Instructions to follow:
What is needed is an exact repeat of the lines from the one holding "club turco, già interessato anche" through the final line of the data, with no pictures.

=== Records for this task ===

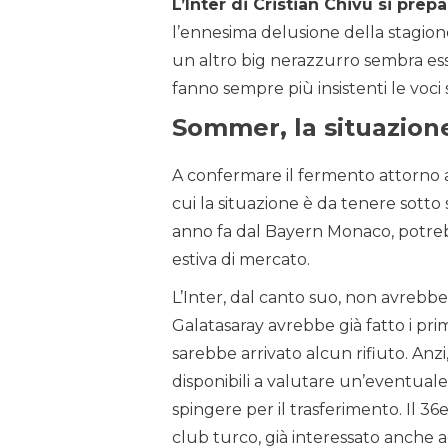
L’Inter di Cristian Chivu si prep
l’ennesima delusione della stagione
un altro big nerazzurro sembra essere
fanno sempre più insistenti le voc
Sommer, la situazion
A confermare il fermento attorno 
cui la situazione è da tenere sotto
anno fa dal Bayern Monaco, potrebb
estiva di mercato.
L’Inter, dal canto suo, non avrebb
Galatasaray avrebbe già fatto i pri
sarebbe arrivato alcun rifiuto. Anzi
disponibili a valutare un’eventual
spingere per il trasferimento. Il 36en
club turco, già interessato anche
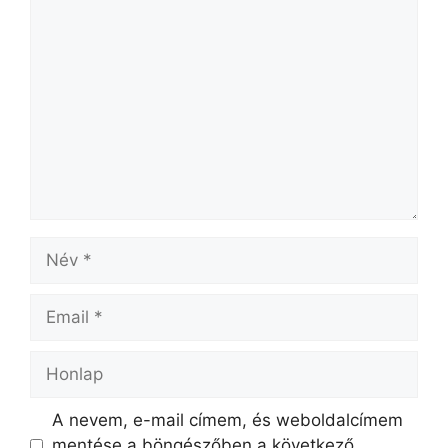
A nevem, e-mail címem, és weboldalcímem
mentése a böngészőben a következő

===

Output of the task:
club turco, già interessato anche
A nevem, e-mail címem, és weboldalcímem
mentése a böngészőben a következő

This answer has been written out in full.